EXTRACTED MATERIAL:
--------
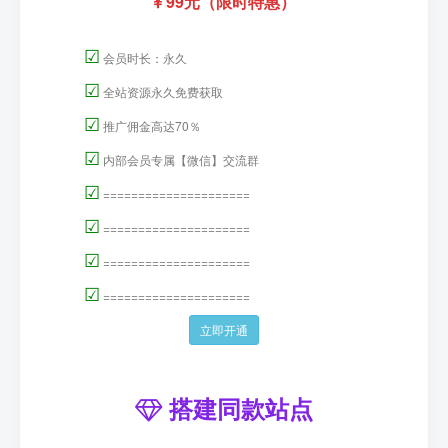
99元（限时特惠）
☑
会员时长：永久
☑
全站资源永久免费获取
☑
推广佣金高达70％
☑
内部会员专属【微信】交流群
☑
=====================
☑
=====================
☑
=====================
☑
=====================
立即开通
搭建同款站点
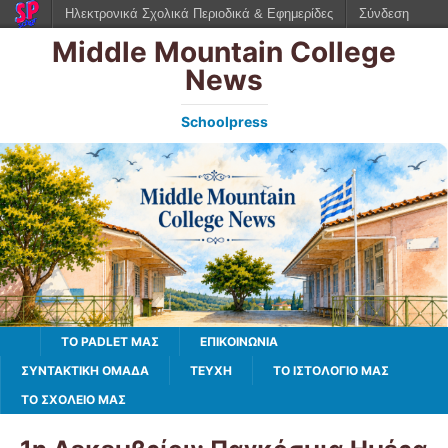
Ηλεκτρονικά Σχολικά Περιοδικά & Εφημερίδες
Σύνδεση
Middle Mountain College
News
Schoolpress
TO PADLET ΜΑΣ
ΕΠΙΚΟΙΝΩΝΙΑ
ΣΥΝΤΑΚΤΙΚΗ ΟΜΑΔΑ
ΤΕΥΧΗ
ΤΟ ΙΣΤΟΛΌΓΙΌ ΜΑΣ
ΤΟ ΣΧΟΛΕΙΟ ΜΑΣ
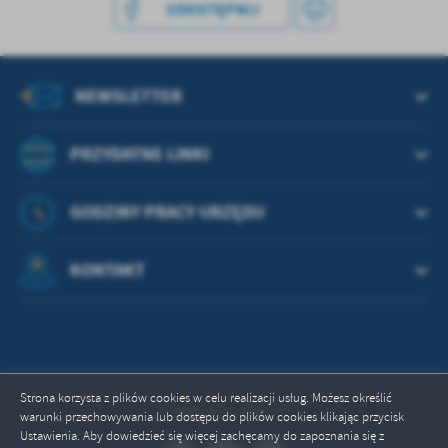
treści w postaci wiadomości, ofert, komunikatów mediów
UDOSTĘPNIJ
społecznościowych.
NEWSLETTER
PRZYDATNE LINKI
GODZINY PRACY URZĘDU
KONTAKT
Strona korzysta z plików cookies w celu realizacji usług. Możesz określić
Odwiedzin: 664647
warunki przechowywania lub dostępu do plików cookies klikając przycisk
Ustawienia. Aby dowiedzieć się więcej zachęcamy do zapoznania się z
--------
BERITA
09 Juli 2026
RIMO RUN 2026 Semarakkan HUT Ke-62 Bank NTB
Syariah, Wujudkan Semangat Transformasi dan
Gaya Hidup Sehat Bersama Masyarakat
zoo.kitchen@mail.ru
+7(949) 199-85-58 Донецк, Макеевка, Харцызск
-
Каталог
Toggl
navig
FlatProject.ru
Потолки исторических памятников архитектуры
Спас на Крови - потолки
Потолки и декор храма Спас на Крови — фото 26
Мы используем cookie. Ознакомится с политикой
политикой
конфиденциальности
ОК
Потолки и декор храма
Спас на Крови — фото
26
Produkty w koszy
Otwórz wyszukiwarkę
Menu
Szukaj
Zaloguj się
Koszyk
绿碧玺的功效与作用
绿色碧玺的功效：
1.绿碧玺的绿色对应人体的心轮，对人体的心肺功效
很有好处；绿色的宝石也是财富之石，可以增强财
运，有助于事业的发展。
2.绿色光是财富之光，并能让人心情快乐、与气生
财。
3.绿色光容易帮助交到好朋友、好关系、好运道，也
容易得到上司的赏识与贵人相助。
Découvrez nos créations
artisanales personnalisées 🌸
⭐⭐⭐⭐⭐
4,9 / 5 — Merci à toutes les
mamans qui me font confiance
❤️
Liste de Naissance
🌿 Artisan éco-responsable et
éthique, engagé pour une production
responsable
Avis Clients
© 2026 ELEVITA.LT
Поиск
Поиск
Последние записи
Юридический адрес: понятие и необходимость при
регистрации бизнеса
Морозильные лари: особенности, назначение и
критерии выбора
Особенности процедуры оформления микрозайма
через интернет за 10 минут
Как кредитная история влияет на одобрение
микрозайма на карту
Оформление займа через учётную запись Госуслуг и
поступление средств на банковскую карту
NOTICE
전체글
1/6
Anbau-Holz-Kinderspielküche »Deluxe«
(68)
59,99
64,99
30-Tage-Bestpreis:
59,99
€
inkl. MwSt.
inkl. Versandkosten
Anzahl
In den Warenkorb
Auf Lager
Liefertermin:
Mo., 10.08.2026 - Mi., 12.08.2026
--------
Provide only the number of lines above that contain the word "храма".

2